The Snowflake schema. The special value, [Environment Default], will use the schema defined in the environment. Read Database, Schema, and Share DDL to learn more.


Target Table = string

Choose a target table to unload data from into a GCS bucket.

Warning

This table will be recreated and any existing table of the same name will be dropped.


Format = drop-down

Select a pre-made file format that will automatically set many of the Google Cloud Storage Unload component properties. These formats can be created through the Create File Format component. Select [Custom] to specify a custom format using the properties available in this component.


File Type = drop-down

Select the type of data for the unloaded data.
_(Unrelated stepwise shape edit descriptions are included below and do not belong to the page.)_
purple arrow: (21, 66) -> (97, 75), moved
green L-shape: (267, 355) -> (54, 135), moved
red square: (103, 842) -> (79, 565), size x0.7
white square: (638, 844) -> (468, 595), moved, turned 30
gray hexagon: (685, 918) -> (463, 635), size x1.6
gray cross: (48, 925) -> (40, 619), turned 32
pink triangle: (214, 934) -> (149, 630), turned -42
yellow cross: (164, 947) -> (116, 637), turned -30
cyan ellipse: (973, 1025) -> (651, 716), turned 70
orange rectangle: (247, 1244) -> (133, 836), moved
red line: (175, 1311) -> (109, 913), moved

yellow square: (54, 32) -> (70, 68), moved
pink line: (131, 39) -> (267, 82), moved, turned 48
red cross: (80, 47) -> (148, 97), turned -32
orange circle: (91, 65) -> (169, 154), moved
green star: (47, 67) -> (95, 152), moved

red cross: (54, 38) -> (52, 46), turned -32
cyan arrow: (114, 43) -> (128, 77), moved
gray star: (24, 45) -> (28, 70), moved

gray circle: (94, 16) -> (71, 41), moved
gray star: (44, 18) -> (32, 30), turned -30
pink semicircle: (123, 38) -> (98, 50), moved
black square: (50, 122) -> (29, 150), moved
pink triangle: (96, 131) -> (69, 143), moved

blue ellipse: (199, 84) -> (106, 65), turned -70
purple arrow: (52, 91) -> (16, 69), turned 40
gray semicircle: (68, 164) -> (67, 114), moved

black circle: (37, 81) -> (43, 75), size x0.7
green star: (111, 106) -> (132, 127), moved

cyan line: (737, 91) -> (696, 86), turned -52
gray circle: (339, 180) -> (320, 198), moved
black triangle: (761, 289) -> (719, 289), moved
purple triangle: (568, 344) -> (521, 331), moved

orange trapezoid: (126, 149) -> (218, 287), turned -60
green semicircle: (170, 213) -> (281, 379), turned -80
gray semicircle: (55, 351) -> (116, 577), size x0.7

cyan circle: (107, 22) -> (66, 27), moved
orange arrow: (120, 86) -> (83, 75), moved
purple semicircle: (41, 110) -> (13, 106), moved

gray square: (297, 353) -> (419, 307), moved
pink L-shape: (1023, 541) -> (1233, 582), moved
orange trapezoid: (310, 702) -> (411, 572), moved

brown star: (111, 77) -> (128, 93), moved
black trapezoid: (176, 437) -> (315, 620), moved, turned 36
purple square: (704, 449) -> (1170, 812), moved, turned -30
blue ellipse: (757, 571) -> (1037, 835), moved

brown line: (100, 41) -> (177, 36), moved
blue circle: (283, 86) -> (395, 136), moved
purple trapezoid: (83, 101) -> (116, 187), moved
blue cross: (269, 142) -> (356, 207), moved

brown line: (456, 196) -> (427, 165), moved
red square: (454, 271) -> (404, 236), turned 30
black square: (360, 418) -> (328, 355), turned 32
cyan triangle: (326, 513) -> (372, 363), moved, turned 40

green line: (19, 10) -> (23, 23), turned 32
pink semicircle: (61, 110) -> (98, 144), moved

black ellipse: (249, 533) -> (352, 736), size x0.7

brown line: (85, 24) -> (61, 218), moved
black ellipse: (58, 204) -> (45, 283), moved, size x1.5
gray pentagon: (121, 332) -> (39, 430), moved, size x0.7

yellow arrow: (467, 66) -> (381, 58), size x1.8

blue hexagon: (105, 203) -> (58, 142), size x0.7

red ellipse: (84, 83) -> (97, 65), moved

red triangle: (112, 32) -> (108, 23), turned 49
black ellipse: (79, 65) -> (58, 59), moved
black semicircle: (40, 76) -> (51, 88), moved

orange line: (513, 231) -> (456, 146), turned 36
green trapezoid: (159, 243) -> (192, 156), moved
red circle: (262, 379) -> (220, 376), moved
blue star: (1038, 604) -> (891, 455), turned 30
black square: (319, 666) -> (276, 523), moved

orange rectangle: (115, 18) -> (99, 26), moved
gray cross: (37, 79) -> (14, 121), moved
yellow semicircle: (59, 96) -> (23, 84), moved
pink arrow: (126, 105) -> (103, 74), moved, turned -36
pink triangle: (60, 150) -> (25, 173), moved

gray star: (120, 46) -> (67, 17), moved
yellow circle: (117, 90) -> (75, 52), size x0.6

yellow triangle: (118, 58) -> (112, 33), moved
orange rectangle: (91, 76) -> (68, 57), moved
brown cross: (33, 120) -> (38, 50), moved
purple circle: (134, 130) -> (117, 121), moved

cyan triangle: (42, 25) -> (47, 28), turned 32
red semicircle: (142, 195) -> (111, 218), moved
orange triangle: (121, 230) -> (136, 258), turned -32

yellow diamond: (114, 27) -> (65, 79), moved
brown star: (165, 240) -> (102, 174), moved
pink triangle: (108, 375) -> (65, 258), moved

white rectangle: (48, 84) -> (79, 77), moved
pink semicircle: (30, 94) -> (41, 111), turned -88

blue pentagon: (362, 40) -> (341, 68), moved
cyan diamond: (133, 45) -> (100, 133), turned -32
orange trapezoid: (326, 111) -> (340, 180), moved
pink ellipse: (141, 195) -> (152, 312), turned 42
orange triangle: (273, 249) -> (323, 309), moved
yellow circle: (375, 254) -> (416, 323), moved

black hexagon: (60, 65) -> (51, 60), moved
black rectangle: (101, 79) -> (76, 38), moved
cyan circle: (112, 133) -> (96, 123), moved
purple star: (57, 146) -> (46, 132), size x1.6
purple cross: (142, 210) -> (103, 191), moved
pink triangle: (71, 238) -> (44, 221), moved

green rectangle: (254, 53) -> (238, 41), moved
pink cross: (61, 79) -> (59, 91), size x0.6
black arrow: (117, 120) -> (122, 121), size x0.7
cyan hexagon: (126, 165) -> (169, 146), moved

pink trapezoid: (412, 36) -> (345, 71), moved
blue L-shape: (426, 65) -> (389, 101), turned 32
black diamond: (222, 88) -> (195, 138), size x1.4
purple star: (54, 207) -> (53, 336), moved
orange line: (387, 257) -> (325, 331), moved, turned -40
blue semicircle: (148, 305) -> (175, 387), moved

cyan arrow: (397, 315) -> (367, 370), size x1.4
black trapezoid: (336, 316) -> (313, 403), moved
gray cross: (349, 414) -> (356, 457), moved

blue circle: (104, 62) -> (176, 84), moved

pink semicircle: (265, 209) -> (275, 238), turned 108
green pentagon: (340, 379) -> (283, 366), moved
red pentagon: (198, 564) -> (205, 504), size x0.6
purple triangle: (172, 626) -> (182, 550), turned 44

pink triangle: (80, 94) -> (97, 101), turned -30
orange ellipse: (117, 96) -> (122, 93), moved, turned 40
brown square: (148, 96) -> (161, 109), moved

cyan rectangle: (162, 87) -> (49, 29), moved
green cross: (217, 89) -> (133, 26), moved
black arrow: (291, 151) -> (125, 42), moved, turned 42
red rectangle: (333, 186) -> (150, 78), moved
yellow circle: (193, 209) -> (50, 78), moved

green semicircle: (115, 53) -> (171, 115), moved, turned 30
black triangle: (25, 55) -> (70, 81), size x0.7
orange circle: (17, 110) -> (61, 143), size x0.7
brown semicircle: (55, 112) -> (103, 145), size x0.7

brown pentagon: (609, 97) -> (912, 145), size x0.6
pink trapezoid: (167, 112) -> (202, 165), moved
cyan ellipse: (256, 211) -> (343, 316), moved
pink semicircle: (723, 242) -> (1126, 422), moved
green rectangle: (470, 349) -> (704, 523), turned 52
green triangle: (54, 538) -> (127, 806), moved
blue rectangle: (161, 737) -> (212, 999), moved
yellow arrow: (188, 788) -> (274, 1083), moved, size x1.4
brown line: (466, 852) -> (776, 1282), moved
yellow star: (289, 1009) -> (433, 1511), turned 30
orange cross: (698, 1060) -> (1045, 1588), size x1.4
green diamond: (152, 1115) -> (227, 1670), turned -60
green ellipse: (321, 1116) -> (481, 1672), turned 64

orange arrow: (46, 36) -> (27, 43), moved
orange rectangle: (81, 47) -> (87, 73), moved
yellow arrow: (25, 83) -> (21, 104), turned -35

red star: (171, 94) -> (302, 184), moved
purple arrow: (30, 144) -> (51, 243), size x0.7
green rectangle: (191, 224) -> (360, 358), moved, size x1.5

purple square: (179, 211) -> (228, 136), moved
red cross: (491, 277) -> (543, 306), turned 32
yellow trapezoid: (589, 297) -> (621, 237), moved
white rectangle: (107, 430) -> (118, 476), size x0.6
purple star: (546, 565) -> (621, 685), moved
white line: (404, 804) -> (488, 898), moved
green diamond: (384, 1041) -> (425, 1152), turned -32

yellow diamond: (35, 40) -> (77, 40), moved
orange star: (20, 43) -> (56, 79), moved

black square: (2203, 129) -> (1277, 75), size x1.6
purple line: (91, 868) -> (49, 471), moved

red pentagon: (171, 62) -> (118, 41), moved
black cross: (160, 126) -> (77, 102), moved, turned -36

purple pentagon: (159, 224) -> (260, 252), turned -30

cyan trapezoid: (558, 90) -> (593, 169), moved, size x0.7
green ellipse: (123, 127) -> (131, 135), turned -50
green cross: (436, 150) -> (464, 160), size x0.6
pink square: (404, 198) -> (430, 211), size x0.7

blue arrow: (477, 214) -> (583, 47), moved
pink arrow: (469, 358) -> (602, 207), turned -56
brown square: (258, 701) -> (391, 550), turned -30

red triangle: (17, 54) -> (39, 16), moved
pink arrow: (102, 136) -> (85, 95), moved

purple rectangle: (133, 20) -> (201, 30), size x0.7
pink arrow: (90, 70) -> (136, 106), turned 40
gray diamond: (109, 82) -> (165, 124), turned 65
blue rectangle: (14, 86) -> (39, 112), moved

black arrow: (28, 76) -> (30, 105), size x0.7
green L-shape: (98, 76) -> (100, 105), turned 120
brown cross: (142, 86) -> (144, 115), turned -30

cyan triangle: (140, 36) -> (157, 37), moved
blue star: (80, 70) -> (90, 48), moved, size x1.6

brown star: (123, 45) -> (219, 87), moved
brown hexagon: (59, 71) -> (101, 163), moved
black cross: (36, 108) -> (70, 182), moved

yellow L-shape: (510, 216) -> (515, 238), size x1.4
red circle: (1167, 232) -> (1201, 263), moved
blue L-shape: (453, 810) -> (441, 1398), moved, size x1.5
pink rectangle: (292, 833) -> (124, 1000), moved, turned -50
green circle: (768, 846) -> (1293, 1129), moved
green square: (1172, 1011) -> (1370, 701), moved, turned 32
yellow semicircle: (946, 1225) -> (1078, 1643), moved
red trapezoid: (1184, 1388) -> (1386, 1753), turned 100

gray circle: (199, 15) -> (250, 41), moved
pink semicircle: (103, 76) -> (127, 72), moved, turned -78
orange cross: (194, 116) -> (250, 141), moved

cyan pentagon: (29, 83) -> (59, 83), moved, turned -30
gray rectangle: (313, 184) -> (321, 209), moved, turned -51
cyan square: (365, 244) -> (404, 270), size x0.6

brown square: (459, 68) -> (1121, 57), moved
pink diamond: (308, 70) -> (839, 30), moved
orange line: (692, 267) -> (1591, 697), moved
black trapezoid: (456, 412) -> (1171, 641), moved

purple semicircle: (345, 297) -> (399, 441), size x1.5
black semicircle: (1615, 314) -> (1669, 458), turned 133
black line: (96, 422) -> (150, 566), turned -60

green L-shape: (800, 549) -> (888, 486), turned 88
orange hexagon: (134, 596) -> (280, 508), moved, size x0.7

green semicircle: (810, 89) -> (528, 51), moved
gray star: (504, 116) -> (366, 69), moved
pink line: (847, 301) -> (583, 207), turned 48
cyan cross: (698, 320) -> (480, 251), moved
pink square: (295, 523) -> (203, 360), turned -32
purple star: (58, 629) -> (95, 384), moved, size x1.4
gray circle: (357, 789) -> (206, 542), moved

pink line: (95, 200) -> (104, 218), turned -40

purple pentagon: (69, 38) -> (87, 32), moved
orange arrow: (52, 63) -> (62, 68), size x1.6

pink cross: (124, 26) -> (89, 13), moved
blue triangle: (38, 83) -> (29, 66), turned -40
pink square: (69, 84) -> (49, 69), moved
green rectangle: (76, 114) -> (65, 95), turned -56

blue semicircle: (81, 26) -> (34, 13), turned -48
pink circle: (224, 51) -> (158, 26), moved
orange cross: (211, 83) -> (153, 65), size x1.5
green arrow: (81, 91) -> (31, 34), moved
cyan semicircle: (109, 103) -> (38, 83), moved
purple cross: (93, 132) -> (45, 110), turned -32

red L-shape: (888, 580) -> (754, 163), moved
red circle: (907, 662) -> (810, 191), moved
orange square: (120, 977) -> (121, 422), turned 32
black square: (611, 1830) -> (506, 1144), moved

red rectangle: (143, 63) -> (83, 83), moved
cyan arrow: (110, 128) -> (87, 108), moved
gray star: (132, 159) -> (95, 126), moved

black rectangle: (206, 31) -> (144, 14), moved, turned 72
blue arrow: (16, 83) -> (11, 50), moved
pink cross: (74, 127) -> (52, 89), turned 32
Available data types are: CSV, JSON, and PARQUET. For additional information on file type options, read the Snowflake documentation.

Component properties will change to reflect the selected file type. Click one of the tabs below for properties applicable to that file type.

Compression = drop-down

Select the compression method if you wish to compress your data. If you do not wish to compress at all, select NONE. The default setting is AUTO.


Record Delimiter = string

Input a delimiter for records. This can be one or more single-byte or multibyte characters that separate records in the output file.

Accepted values include: leaving the field empty; a newline character \ or its hex equivalent 0x0a; a carriage return \\r or its hex equivalent 0x0d. Also accepts a value of NONE.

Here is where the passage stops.